Syngué Sabour, Pierre de Patience

11/02/13 par  |  publié dans : Cinéma, Sorties | Tags : , ,

Syngue_Sabour_

 

“C’est toi qui es blessé et c’est moi qui souffre”. Quelque part à Kaboul, dans une maison aux murs effrités par la guerre, une jeune femme veille son mari dans le coma. Une balle logée dans sa nuque l’empêche de bouger, de parler… Mais il est en vie et, pour une fois, il va devoir écouter ce que son épouse a à lui dire : ses rares moments de joie, ses nombreux moments de peine, ses frustrations, ses désirs sexuels, inassouvis après 10 ans de mariage avec un homme qu’elle n’a pas choisi. Il est son interlocuteur muselé par la violence. Sa pierre de patience.

Magnifique paradoxe que celui de Syngué Sabour, où la guerre qui fait rage à quelques mètres de sa fenêtre permet à une jeune femme de prendre enfin la parole. Et à travers ses mots, on entend (ou on espère entendre) la détermination et les aspirations de nombreuses femmes soumises aux mariages forcés, au silence et à l’effacement (derrière le patriarcat ou sous une burqa).

“Je crois aux femmes pour reconstituer l’identité afghane”

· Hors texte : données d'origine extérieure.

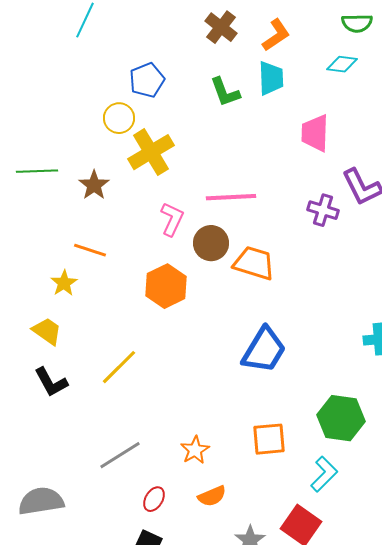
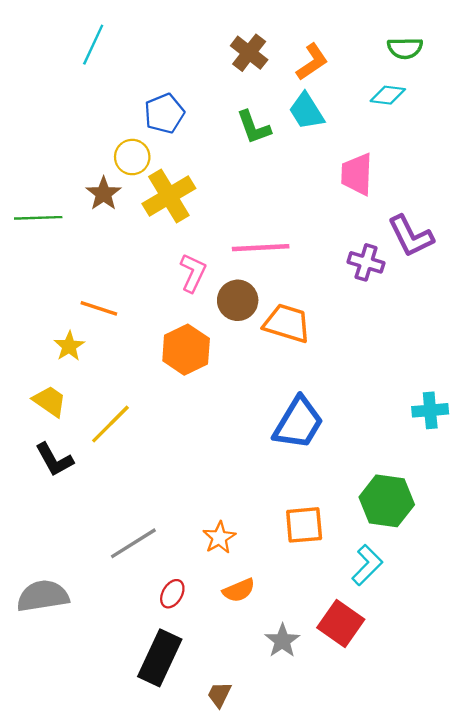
cyan trapezoid: (271, 78) -> (306, 111), turned 150
brown star: (94, 185) -> (104, 194), moved
yellow line: (119, 367) -> (110, 424), moved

Atiq Rahimi a bien du courage. A l’heure où on sort les armes pour de simples caricatures, contrarier l’ordre établi en faisant acte de féminisme par les mots valait bien un Goncourt. Mais le verbe ne suffisant pas, Rahimi a souhaité y joindre l’image. Quatre ans après la sortie de son roman, il en livre lui-même une version filmée, à la poésie tout aussi saisissante. Car la femme n’est jamais aussi belle que lorsqu’elle est regardée et filmée avec amour. Sous la plume d’Atiq Rahimi, la femme sans nom est sublime. Sous son objectif, la jeune actrice Golshifteh Farahani (vue dans Poulet aux Prunes, de Vincent Paronnaud et Marjane Satrapi) l’est tout autant. Tiraillée entre culpabilité et désir de liberté, la femme qu’elle incarne envoie son mari au diable, fuit l’enfer qu’il statufie, puis revient vers lui, Coran à la main, pour réclamer son pardon silencieux, avant de repartir à la conquête d’une féminité retrouvée entre les bras d’un jeune soldat.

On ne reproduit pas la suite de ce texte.